--- START ---

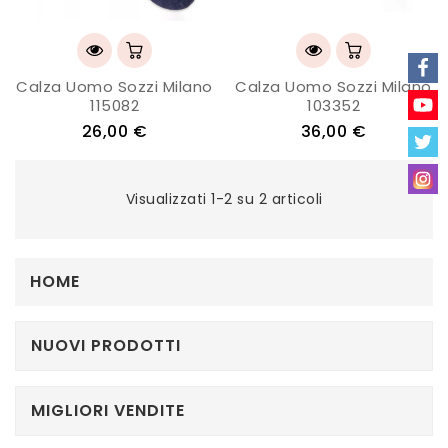
Calza Uomo Sozzi Milano
Calza Uomo Sozzi Milano
115082
103352
26,00 €
36,00 €
Visualizzati 1-2 su 2 articoli
HOME
NUOVI PRODOTTI
MIGLIORI VENDITE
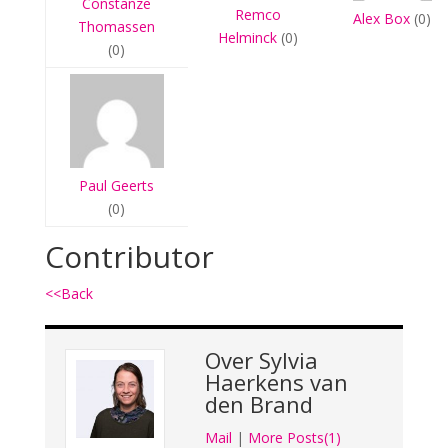
Constanze
Remco
Alex Box
(0)
Thomassen
Helminck
(0)
(0)
Paul Geerts
(0)
Contributor
<<Back
Over
Sylvia
Haerkens van
den Brand
Mail
|
More Posts(1)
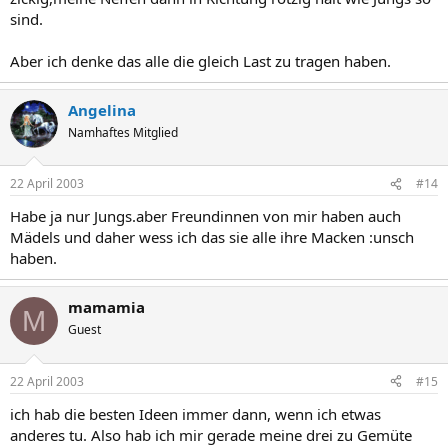
sind.
Aber ich denke das alle die gleich Last zu tragen haben.
Angelina
Namhaftes Mitglied
22 April 2003
#14
Habe ja nur Jungs.aber Freundinnen von mir haben auch
Mädels und daher wess ich das sie alle ihre Macken :unsch
haben.
mamamia
M
Guest
22 April 2003
#15
ich hab die besten Ideen immer dann, wenn ich etwas
anderes tu. Also hab ich mir gerade meine drei zu Gemüte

--- END ---

Description of the task: Leaving every picture out, write out exactly the lines from the one that holds "NUOVI PRODOTTI" through the end of the listing, both included.

Output of the task:
NUOVI PRODOTTI
MIGLIORI VENDITE
Constanze
Remco
Alex Box
(0)
Thomassen
Helminck
(0)
(0)
Paul Geerts
(0)
Contributor
<<Back
Over
Sylvia
Haerkens van
den Brand
Mail
|
More Posts(1)
sind.
Aber ich denke das alle die gleich Last zu tragen haben.
Angelina
Namhaftes Mitglied
22 April 2003
#14
Habe ja nur Jungs.aber Freundinnen von mir haben auch
Mädels und daher wess ich das sie alle ihre Macken :unsch
haben.
mamamia
M
Guest
22 April 2003
#15
ich hab die besten Ideen immer dann, wenn ich etwas
anderes tu. Also hab ich mir gerade meine drei zu Gemüte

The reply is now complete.